Choi Seung-hoon thought he had an impossible assignment. On a grey autumn day in Beijing in 2004, he embarked on a marathon effort to get a couple of dozen representatives from Asian nations to boil down thousands of years of knowledge about traditional Chinese medicine into one tidy classification system.
Because practices vary greatly by region, the doctors spent endless hours in meetings that dragged over years, debating the correct location of acupuncture points and less commonly known concepts such as ‘triple energizer meridian’ syndrome. There were numerous skirmishes between China, Japan, South Korea and other countries as they vied to get their favoured version of traditional Chinese medicine (TCM) included in the catalogue. “Each country was concerned how many terms or contents of its own would be selected,” says Choi, then the adviser on traditional medicine for the Manila-based western Pacific office of the World Health Organization (WHO).
But over the next few years, they came to agree on a list of 3,106 terms and then adopted English translations — a key tool for expanding the reach of the practices.
And next year sees the crowning moment for Choi’s committee, when the WHO’s governing body, the World Health Assembly, adopts the 11th version of the organization’s global compendium — known as the International Statistical Classification of Diseases and Related Health Problems (ICD). For the first time, the ICD will include details about traditional medicines.
The global reach of the reference source is unparalleled. The document categorizes thousands of diseases and diagnoses and sets the medical agenda in more than 100 countries.

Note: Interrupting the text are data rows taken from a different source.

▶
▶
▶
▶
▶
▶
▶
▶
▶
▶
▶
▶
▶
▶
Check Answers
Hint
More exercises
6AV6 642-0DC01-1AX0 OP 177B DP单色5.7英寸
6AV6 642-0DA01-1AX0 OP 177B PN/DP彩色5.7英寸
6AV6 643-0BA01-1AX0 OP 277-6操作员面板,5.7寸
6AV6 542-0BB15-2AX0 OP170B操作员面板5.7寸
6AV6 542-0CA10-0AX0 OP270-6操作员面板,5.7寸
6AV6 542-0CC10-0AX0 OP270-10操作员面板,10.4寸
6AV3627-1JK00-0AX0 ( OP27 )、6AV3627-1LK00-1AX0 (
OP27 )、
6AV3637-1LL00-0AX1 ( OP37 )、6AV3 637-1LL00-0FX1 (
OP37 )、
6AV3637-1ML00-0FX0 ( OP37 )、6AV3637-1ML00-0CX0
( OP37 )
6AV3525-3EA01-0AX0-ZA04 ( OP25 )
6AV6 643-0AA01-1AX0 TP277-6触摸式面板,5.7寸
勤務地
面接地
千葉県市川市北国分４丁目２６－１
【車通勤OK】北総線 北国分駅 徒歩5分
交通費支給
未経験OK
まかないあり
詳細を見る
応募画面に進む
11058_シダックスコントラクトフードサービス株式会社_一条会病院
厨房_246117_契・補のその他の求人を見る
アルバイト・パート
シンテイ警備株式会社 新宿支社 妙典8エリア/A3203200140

It influences how physicians make diagnoses, how insurance companies determine coverage, how epidemiologists ground their research and how health officials interpret mortality statistics.
The work of Choi’s committee will be enshrined in Chapter 26, which will feature a classification system on traditional medicine. The impact is likely to be profound. Choi and others expect that the inclusion of TCM will speed up the already accelerating proliferation of the practices and eventually help them to become an integral part of global health care. “It will definitely change medicine around the world,” says Choi, now the board chair of the National Development Institute of Korean Medicine in Gyeongsan.

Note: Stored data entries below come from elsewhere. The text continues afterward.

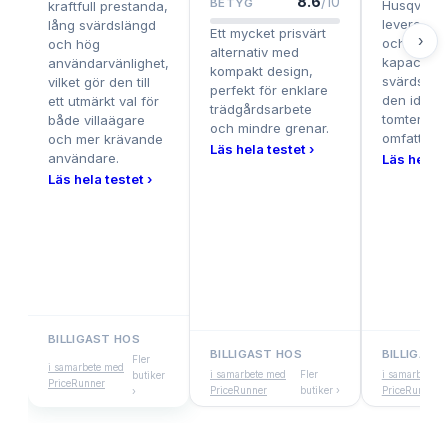
8.6
/10
BETYG
Husqvarna
kraftfull prestanda,
levereras 
lång svärdslängd
Ett mycket prisvärt
›
och erbju
och hög
alternativ med
kapacitet 
användarvänlighet,
kompakt design,
svärdsläng
vilket gör den till
perfekt för enklare
den idealis
ett utmärkt val för
trädgårdsarbete
tomter oc
både villaägare
och mindre grenar.
omfattand
och mer krävande
Läs hela testet ›
användare.
Läs hela t
Läs hela testet ›
BILLIGAST HOS
BILLIGAST HOS
BILLIGAST
Fler
i samarbete med
i samarbete med
Fler
i samarbete m
butiker
PriceRunner
PriceRunner
butiker ›
PriceRunner
›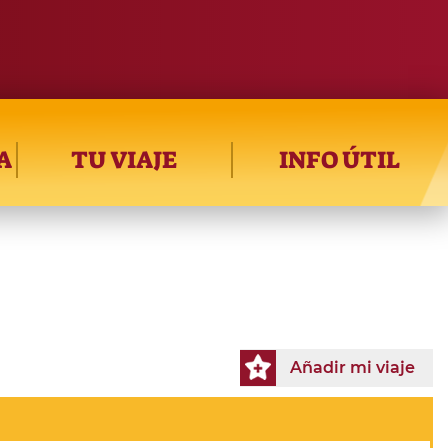
A
TU VIAJE
INFO ÚTIL
Añadir mi viaje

Whether this is a good thing depends on whom you talk to. For Chinese leaders, the timing could not be better. Over the past few years, the country has been aggressively promoting TCM on the international stage both for expanding its global influence and for a share of the estimated US$50-billion global market.

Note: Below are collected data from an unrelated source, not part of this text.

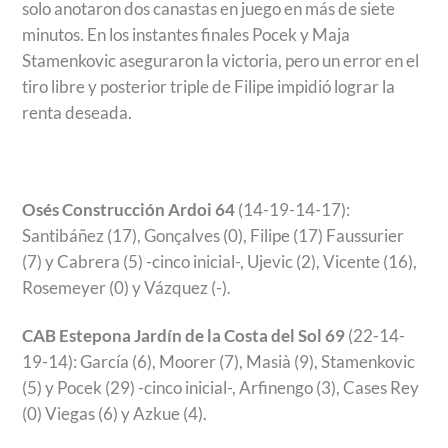
solo anotaron dos canastas en juego en más de siete
minutos. En los instantes finales Pocek y Maja
Stamenkovic aseguraron la victoria, pero un error en el
tiro libre y posterior triple de Filipe impidió lograr la
renta deseada.
Osés Construcción Ardoi 64
(14-19-14-17):
Santibáñez (17), Gonçalves (0), Filipe (17) Faussurier
(7) y Cabrera (5) -cinco inicial-, Ujevic (2), Vicente (16),
Rosemeyer (0) y Vázquez (-).
CAB Estepona Jardín de la Costa del Sol 69
(22-14-
19-14): García (6), Moorer (7), Masià (9), Stamenkovic
(5) y Pocek (29) -cinco inicial-, Arfinengo (3), Cases Rey
(0) Viegas (6) y Azkue (4).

Medical-tourism hotspots in China are drawing tens of thousands of foreigners for TCM. Overseas, China has opened TCM centres in more than two dozen cities, including Barcelona, Budapest and Dubai in the past three years, and pumped up sales of traditional remedies. And the WHO has been avidly supporting traditional medicines, above all TCM, as a step towards its long-term goal of universal health care. According to the agency, traditional treatments are less costly and more accessible than Western medicine in some countries.
Many Western-trained physicians and biomedical scientists are deeply concerned, however. Critics view TCM practices as unscientific, unsupported by clinical trials, and sometimes dangerous: China’s drug regulator gets more than 230,000 reports of adverse effects from TCM each year.
With so many questions about TCM’s effectiveness and safety, some experts wonder why the WHO is increasing support for such practices. One of them is Donald Marcus, an immunologist and professor emeritus at Baylor College of Medicine in Houston, Texas, and a prominent TCM critic. In his opinion, “at some point, everyone will ask: why is the WHO letting people get sick?”